From 554288bb05354dae16471381daec3549658bdda3 Mon Sep 17 00:00:00 2001
From: =?UTF-8?q?Felix=20L=C3=BCdin?=
 <13187726+Masterchen09@users.noreply.github.com>
Date: Mon, 21 Oct 2024 09:00:09 +0200
Subject: [PATCH 17/17] fix(ui): show DataHub logo for DataHub sources in
 ingestion souces list (#11658)

Co-authored-by: Shirshanka Das <shirshanka@apache.org>
---
 .../src/app/ingest/source/builder/constants.ts        | 11 ++++++++++-
 1 file changed, 10 insertions(+), 1 deletion(-)
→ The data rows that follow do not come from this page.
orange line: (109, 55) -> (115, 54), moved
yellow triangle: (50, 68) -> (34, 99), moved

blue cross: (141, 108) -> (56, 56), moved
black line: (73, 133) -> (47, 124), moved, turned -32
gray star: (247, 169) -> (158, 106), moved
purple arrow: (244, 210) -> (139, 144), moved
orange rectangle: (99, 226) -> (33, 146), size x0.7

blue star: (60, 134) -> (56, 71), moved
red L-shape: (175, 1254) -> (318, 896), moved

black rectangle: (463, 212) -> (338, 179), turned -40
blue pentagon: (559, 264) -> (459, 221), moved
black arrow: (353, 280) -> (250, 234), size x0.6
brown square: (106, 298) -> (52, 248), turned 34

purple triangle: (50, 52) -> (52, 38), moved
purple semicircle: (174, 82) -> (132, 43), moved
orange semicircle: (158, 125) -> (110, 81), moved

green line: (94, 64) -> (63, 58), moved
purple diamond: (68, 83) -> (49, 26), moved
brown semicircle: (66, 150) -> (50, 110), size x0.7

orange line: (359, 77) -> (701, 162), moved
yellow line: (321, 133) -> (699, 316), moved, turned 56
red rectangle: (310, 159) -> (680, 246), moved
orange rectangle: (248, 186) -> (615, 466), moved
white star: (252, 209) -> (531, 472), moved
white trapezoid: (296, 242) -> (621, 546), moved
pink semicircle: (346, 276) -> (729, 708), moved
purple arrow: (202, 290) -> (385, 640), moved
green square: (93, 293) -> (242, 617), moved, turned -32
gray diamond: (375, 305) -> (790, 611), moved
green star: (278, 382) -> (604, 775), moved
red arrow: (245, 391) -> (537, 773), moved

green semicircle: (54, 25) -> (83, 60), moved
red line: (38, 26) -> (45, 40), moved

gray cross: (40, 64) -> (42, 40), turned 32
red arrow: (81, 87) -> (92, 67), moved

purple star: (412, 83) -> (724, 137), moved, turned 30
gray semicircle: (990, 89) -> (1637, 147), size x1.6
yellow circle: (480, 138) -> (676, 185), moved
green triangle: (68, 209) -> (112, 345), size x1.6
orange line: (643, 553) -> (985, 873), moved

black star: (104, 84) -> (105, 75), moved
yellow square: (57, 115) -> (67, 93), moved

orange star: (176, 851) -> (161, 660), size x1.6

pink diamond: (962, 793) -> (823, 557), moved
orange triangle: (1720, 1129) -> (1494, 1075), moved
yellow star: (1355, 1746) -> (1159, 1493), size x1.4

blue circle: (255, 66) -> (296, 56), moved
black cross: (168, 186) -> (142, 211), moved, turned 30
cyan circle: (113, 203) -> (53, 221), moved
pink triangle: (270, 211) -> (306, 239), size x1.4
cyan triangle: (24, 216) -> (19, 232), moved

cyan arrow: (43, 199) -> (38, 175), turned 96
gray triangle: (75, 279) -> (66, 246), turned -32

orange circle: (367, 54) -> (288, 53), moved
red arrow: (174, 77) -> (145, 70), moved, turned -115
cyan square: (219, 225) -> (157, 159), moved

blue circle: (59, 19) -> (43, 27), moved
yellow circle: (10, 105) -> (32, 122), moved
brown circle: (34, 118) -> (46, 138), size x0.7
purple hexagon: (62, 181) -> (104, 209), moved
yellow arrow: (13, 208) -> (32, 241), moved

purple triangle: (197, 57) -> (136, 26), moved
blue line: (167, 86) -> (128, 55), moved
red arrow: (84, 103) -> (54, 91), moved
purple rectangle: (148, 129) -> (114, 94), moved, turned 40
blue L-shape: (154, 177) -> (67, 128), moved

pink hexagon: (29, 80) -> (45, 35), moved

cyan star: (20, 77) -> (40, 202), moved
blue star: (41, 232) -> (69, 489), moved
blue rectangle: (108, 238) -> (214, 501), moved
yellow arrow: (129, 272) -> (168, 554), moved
diff --git a/datahub-web-react/src/app/ingest/source/builder/constants.ts b/datahub-web-react/src/app/ingest/source/builder/constants.ts
index b67ca388c1054..0e0ba8b22e37e 100644
--- a/datahub-web-react/src/app/ingest/source/builder/constants.ts
+++ b/datahub-web-react/src/app/ingest/source/builder/constants.ts
@@ -35,6 +35,7 @@ import csvLogo from '../../../../images/csv-logo.png';
 import qlikLogo from '../../../../images/qliklogo.png';
 import sigmaLogo from '../../../../images/sigmalogo.png';
 import sacLogo from '../../../../images/saclogo.svg';
+import datahubLogo from '../../../../images/datahublogo.png';
 
 export const ATHENA = 'athena';
 export const ATHENA_URN = `urn:li:dataPlatform:${ATHENA}`;
@@ -125,6 +126,11 @@ export const SIGMA = 'sigma';
 export const SIGMA_URN = `urn:li:dataPlatform:${SIGMA}`;
 export const SAC = 'sac';
 export const SAC_URN = `urn:li:dataPlatform:${SAC}`;
+export const DATAHUB = 'datahub';
+export const DATAHUB_GC = 'datahub-gc';
+export const DATAHUB_LINEAGE_FILE = 'datahub-lineage-file';
+export const DATAHUB_BUSINESS_GLOSSARY = 'datahub-business-glossary';
+export const DATAHUB_URN = `urn:li:dataPlatform:${DATAHUB}`;
 
 export const PLATFORM_URN_TO_LOGO = {
     [ATHENA_URN]: athenaLogo,
@@ -165,6 +171,7 @@ export const PLATFORM_URN_TO_LOGO = {
     [QLIK_SENSE_URN]: qlikLogo,
     [SIGMA_URN]: sigmaLogo,
     [SAC_URN]: sacLogo,
+    [DATAHUB_URN]: datahubLogo,
 };
 
 export const SOURCE_TO_PLATFORM_URN = {
@@ -178,5 +185,7 @@ export const SOURCE_TO_PLATFORM_URN = {
     [SNOWFLAKE_USAGE]: SNOWFLAKE_URN,
     [STARBURST_TRINO_USAGE]: TRINO_URN,
     [DBT_CLOUD]: DBT_URN,
-    [VERTICA]: VERTICA_URN,
+    [DATAHUB_GC]: DATAHUB_URN,
+    [DATAHUB_LINEAGE_FILE]: DATAHUB_URN,
+    [DATAHUB_BUSINESS_GLOSSARY]: DATAHUB_URN,
 };